WORK ITEM: Beginning with the line that holds "POST LAINYA" in the data below, give again every line through the one that holds "Fraksi NasDem, Irwan", exactly as written.

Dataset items
★ ★ ★
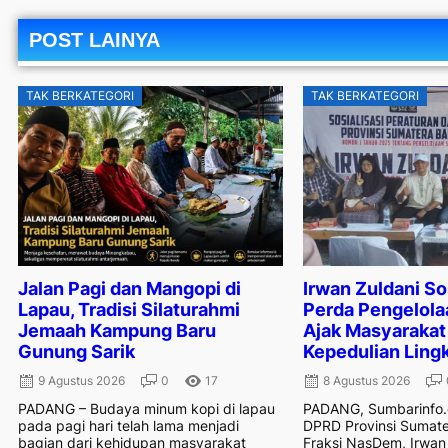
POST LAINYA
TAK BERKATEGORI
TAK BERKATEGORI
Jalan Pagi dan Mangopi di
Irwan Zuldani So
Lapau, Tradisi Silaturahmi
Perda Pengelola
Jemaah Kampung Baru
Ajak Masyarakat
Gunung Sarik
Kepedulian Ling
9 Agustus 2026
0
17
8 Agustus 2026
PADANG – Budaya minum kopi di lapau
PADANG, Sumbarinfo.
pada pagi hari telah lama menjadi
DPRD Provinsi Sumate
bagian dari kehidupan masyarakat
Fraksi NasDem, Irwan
★ ★ ★
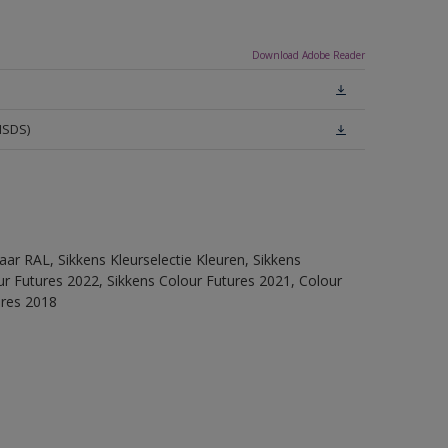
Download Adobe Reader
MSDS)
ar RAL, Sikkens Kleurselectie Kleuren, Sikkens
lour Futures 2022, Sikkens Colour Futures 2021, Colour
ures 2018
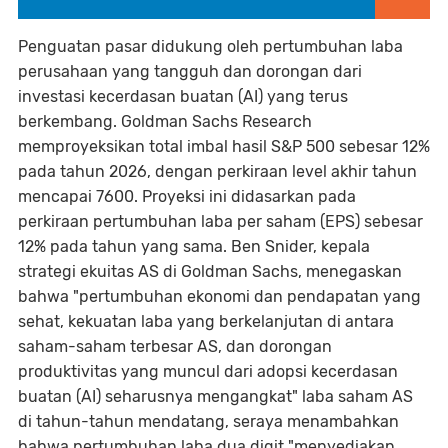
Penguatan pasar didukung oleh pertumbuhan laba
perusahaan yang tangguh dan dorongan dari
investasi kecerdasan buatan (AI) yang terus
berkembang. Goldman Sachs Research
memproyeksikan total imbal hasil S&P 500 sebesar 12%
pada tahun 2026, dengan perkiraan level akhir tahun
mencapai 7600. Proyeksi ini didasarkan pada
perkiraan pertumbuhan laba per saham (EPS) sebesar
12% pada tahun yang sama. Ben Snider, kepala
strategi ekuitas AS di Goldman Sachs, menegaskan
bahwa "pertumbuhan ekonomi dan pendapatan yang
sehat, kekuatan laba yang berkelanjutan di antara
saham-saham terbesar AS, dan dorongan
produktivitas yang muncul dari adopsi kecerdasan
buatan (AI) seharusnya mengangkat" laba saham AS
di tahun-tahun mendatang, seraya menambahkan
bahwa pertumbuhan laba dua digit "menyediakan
★ ★ ★
REPLY TO THE TASK:
POST LAINYA
TAK BERKATEGORI
TAK BERKATEGORI
Jalan Pagi dan Mangopi di
Irwan Zuldani So
Lapau, Tradisi Silaturahmi
Perda Pengelola
Jemaah Kampung Baru
Ajak Masyarakat
Gunung Sarik
Kepedulian Ling
9 Agustus 2026
0
17
8 Agustus 2026
PADANG – Budaya minum kopi di lapau
PADANG, Sumbarinfo.
pada pagi hari telah lama menjadi
DPRD Provinsi Sumate
bagian dari kehidupan masyarakat
Fraksi NasDem, Irwan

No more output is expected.